The young chick is brooded in what is called the guard phase, spending its time balanced on its parents´ feet and sheltered by its pouch. During this time, the parents alternate every 3–7 days, one incubating while the other forages. This period lasts for 30–40 days before the chicks form crèches, a group of many chicks together. A penguin can leave its chick at a crèche while it fishes as a few adult penguins stay behind to look after them. Other varieties of penguins also practice this method of communal care for offspring.


The average age of first breeding is around 6 years. Although the King Penguin is able to breed at three years of age. King Penguins are serially monogamous. They have only one mate each year, and stay faithful to that mate.


The King Penguin has an unusually prolonged breeding cycle, taking some 14–16 months from laying to offspring fledging. Although pairs will attempt to breed annually, they are generally only successful one year in two, or two years in three in a triennial pattern on South Georgia.


By April the chicks are almost fully grown, but lose weight by fasting over the winter months, gaining it again during spring in September. Fledging then takes place in late spring/early summer.


King Penguins form huge breeding colonies - for example the colony on South Georgia Island at Salisbury Plain holds over 100,000 breeding pairs and the one at St. Andrew´s Bay over 150,000 birds. Because of the long breeding cycle, colonies are continuously occupied.
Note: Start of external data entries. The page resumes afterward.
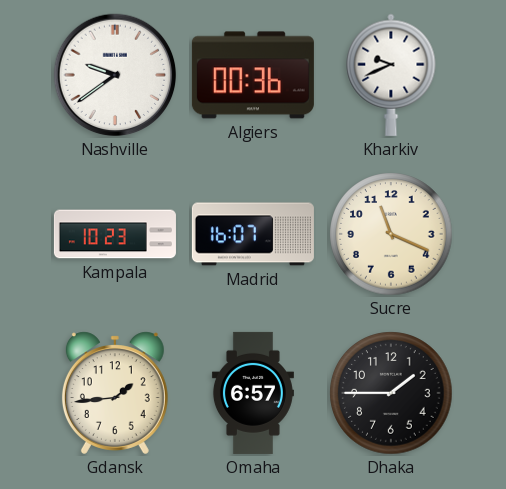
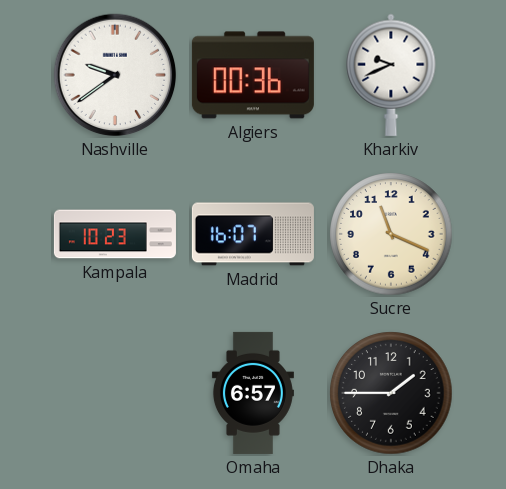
Gdansk: 1:44 -> none
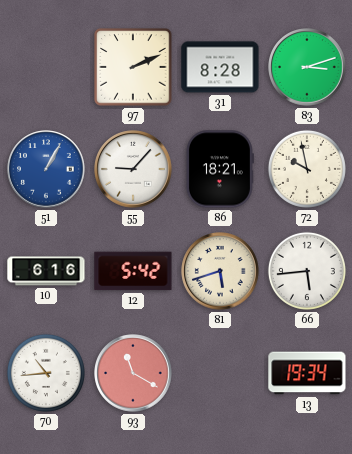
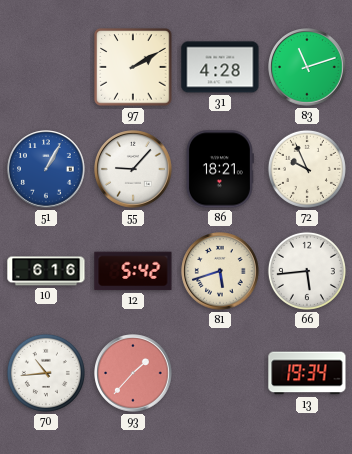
97: 2:11 -> 2:10
31: 8:28 -> 4:28
83: 3:12 -> 11:12
72: 9:58 -> 9:56
93: 11:20 -> 1:37
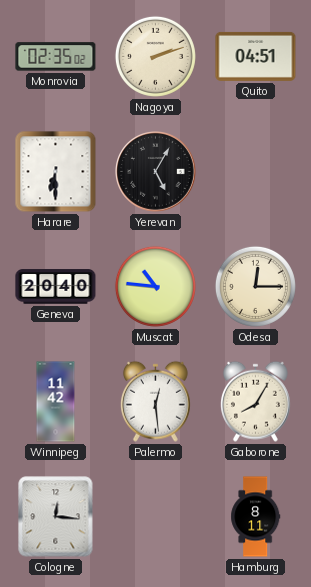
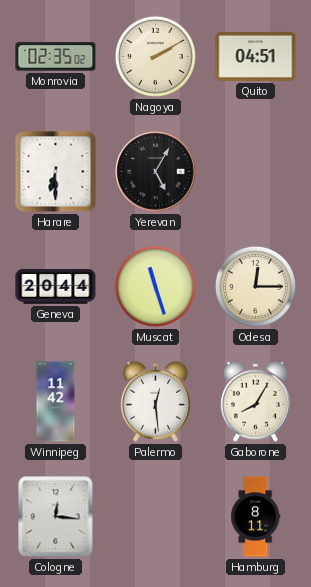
Nagoya: 2:12 -> 2:10
Geneva: 20:40 -> 20:44
Muscat: 10:46 -> 11:27
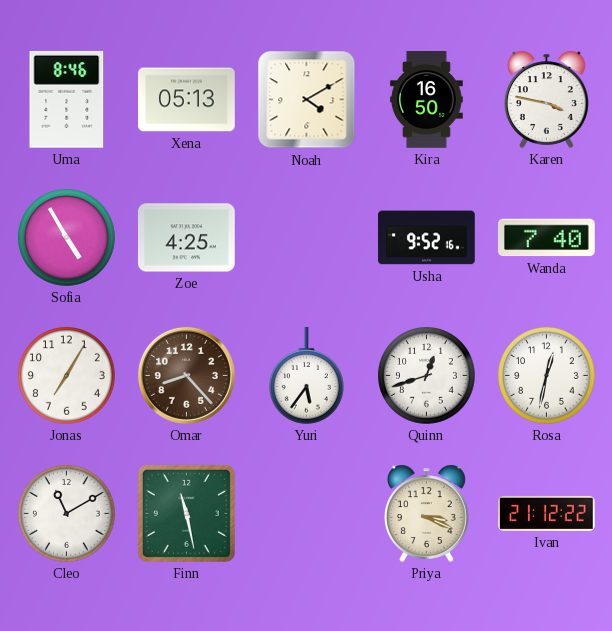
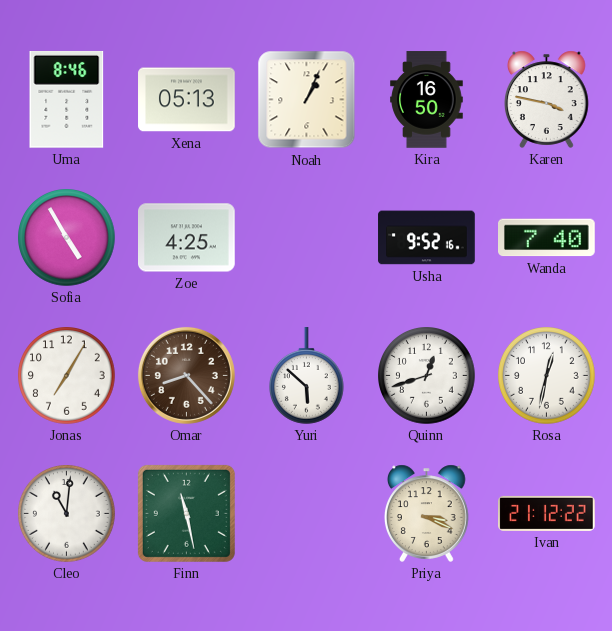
Noah: 4:10 -> 1:04
Yuri: 5:36 -> 5:52
Cleo: 11:10 -> 11:01
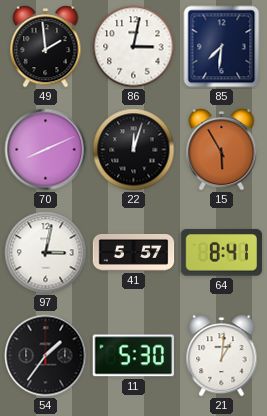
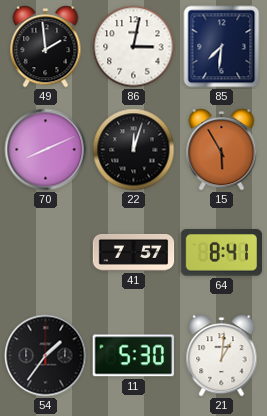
97: 3:02 -> none
41: 5:57 -> 7:57
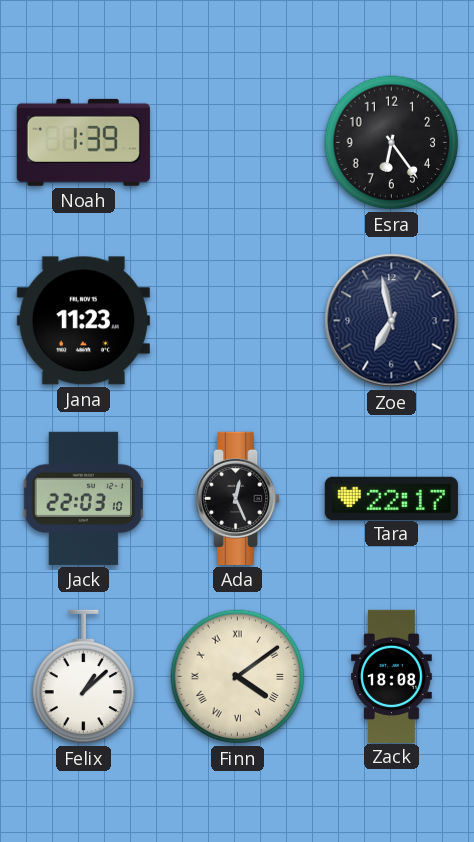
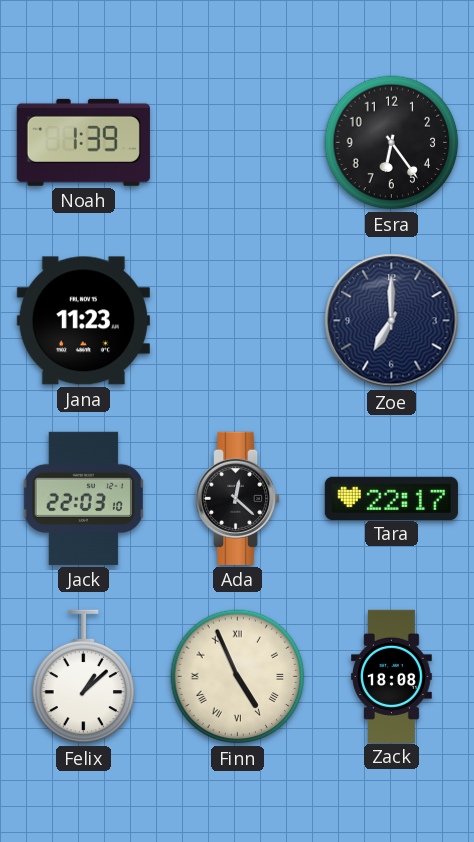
Zoe: 6:58 -> 7:00
Ada: 12:26 -> 12:22
Finn: 4:09 -> 4:56
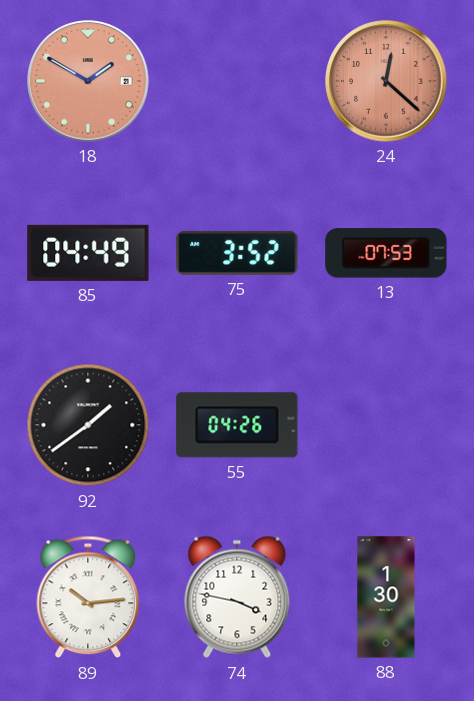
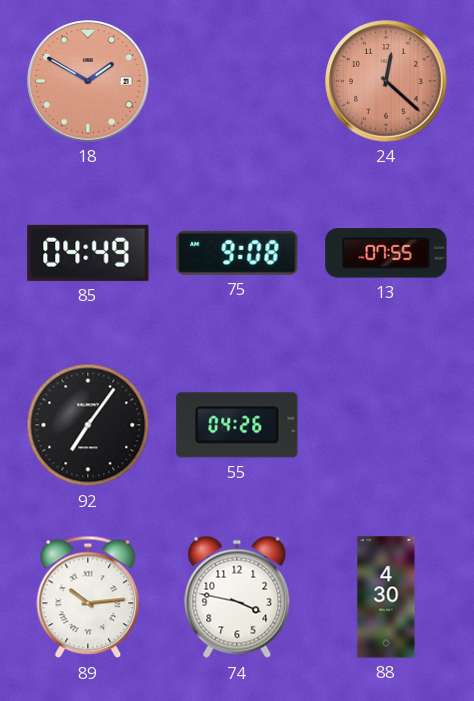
75: 3:52 -> 9:08
13: 07:53 -> 07:55
92: 1:39 -> 7:06
88: 1:30 -> 4:30
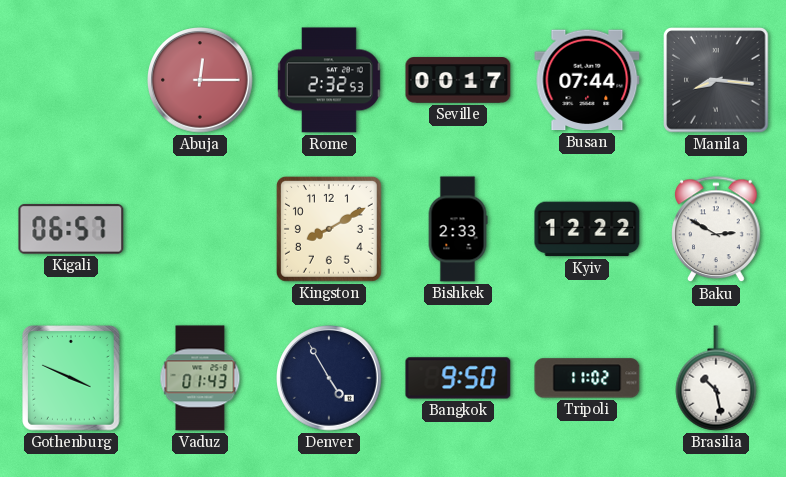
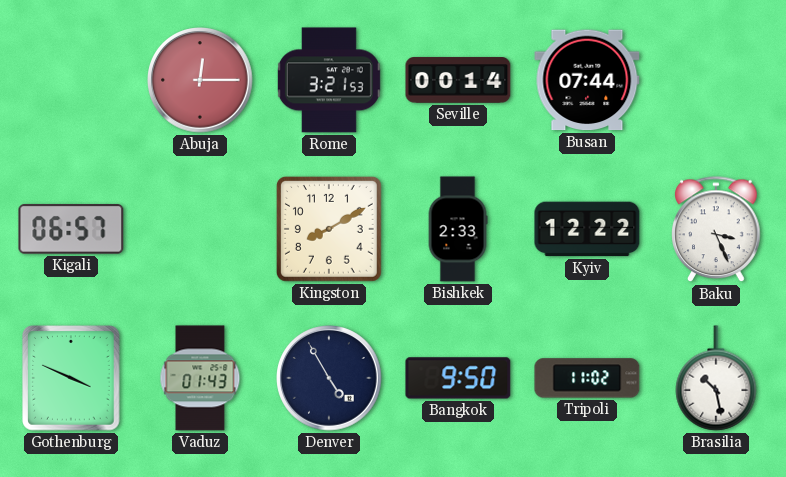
Rome: 2:32 -> 3:21
Seville: 00:17 -> 00:14
Manila: 8:16 -> none
Baku: 2:50 -> 3:26
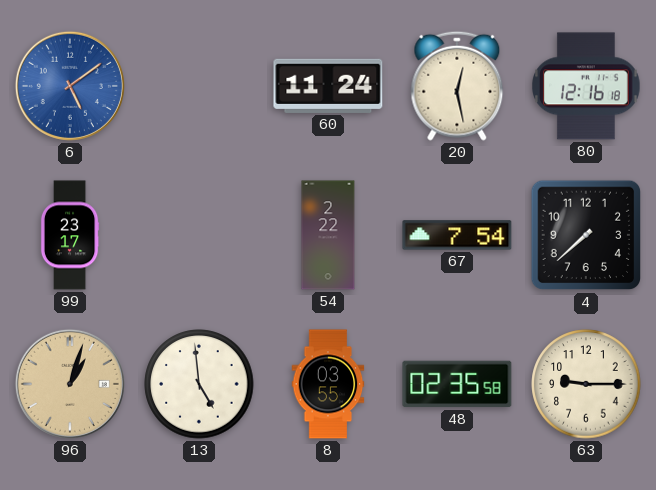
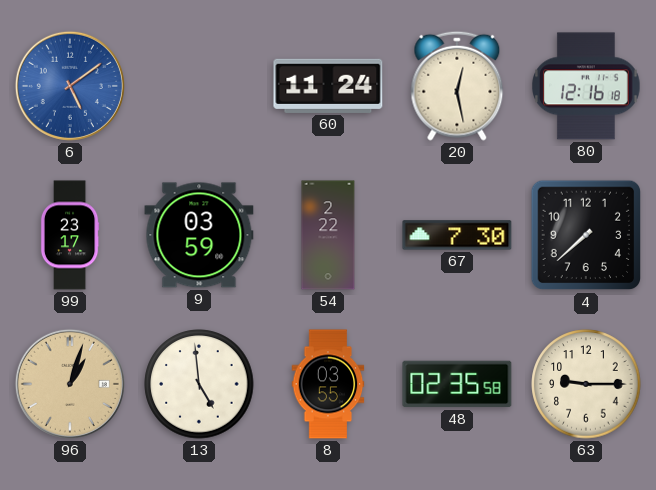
9: none -> 03:59
67: 7:54 -> 7:30
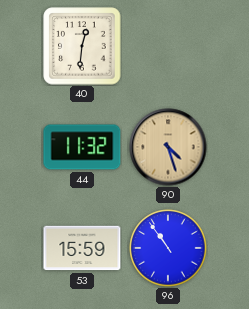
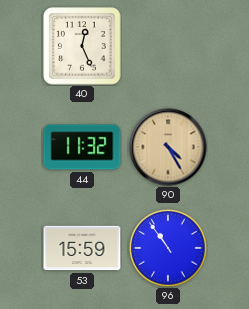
40: 12:31 -> 12:26
90: 4:27 -> 4:25
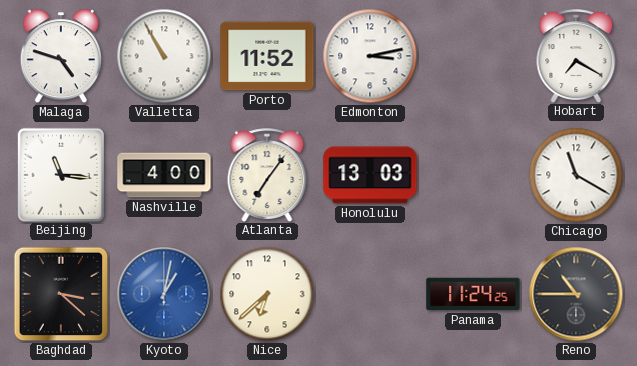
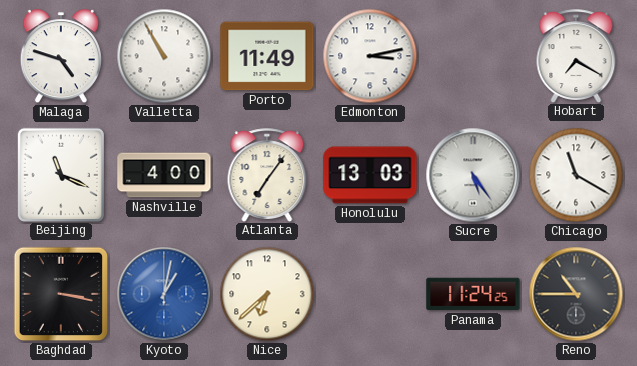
Porto: 11:52 -> 11:49
Beijing: 11:16 -> 11:19
Sucre: none -> 5:24
Baghdad: 3:22 -> 3:17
The King Penguin feeds its chicks by eating a fish, digesting it slightly and regurgitating the food into the chick´s mouth.


Because of their large size, King Penguin chicks take 14–16 months before they are ready to go to sea. This is markedly different from smaller penguins, who rear their chicks through a single summer when food is plentiful. King Penguins time their mating so the chicks will develop over the harshest season for fishing. In this way, by the time the young penguins are finally mature enough to leave their parents, it is summer when food is plentiful and conditions are more favorable for the young to survive alone.





King penguins eat small fish, mainly lanternfish, and squid. On foraging trips they repeatedly dive to over 100 metres (330 ft), often over 200 metres (660 ft). Thus the King Penguin dives far deeper than any other penguin, notably excluding their closest relative, the larger Emperor Penguin.